The harder you work, the more lucky you are. This article has been collected in GitHub JavaCommunity, which has an interview to share, source code analysis series articles. Welcome to collect, like github.com/Ccww-lx/Jav…

preface

During the interview, basically will be asked questions about the database transaction, or if what all don’t answer to the surface only on knowledge points, that is basically in the interview, in order to pass the interview, the MySql transaction issues you need to understand, so just according to the online version data in a MySql affairs knowledge, consolidate the knowledge of the transaction.

The transaction

A transaction is a logical set of operations that either all or none of them execute,

Properties of transactions (ACID)

  • Atomicity: A transaction is an inseparable unit of work that either succeeds or fails. If a SQL statement fails in a transaction, the executed statement must be rolled back and the database reverts to its pre-transaction state.
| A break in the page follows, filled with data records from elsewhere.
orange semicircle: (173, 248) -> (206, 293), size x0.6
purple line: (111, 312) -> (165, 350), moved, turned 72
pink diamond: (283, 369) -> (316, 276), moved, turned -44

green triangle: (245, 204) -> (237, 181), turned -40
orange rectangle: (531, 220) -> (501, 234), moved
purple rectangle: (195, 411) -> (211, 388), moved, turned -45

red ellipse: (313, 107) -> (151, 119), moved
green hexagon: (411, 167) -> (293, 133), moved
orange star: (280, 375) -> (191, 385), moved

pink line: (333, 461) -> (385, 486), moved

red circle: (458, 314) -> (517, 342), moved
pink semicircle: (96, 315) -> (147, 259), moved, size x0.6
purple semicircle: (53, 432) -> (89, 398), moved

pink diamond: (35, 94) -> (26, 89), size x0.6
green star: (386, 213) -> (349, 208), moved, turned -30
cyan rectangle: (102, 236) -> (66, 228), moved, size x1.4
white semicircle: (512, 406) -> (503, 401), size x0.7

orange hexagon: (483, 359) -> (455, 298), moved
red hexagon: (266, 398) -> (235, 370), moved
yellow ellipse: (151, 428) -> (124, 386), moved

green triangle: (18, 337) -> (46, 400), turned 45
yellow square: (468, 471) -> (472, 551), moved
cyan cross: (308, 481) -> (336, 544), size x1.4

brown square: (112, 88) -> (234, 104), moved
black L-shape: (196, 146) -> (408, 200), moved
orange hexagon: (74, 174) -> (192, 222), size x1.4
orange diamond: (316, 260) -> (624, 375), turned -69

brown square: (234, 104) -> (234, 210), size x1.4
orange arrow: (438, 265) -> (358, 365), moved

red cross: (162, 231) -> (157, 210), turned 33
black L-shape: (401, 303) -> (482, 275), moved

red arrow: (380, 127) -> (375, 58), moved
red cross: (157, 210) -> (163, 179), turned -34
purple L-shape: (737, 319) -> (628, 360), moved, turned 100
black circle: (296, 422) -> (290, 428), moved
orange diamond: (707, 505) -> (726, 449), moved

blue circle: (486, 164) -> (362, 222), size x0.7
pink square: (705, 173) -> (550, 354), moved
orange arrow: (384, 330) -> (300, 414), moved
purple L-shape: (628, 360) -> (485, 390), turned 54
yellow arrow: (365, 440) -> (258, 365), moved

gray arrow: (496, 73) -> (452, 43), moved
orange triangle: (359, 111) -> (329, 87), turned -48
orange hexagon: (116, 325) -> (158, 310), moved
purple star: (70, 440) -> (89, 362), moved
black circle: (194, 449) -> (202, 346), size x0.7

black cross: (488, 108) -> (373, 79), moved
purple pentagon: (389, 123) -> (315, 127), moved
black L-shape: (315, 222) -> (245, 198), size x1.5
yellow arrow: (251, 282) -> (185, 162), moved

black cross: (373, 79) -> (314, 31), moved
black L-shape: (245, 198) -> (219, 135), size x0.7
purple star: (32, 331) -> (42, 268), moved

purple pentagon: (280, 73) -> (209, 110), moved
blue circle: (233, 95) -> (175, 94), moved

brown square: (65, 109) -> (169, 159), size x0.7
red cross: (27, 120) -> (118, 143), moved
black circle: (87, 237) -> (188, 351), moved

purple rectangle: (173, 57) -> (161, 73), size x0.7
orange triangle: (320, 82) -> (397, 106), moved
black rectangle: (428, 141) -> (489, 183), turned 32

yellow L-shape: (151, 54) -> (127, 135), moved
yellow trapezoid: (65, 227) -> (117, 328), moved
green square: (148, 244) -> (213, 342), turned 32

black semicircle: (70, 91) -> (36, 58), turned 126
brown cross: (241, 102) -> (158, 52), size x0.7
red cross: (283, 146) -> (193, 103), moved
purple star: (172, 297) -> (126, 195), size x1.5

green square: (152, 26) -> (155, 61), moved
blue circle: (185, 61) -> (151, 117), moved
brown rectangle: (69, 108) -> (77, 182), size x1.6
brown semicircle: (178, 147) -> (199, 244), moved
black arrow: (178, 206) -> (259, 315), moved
  • Consistency: Transactions cannot compromise data integrity and business Consistency. In a bank transfer, for example, whether the transaction succeeds or fails, the total amount of money in both parties remains the same

  • Isolation: The visibility (usually invisible) of data operated by one transaction to other transactions before it is committed

  • Durability: After a transaction is committed, modifications are persisted forever and do not cause data to be lost due to system failures

Strictly speaking, only when meeting the transaction ACID characteristics of the database at the same time can be considered as a complete transaction, but in reality, the implementation can really meet the complete transaction characteristics are very few, but in the implementation must try to meet the characteristics of transaction requirements.

So how exactly is transaction ACID implemented? Let’s take a look, first of all, at the nature of transactions.


Atomicity (Atomicity)

First let’s look at the atomic nature of transactions and see how it is implemented.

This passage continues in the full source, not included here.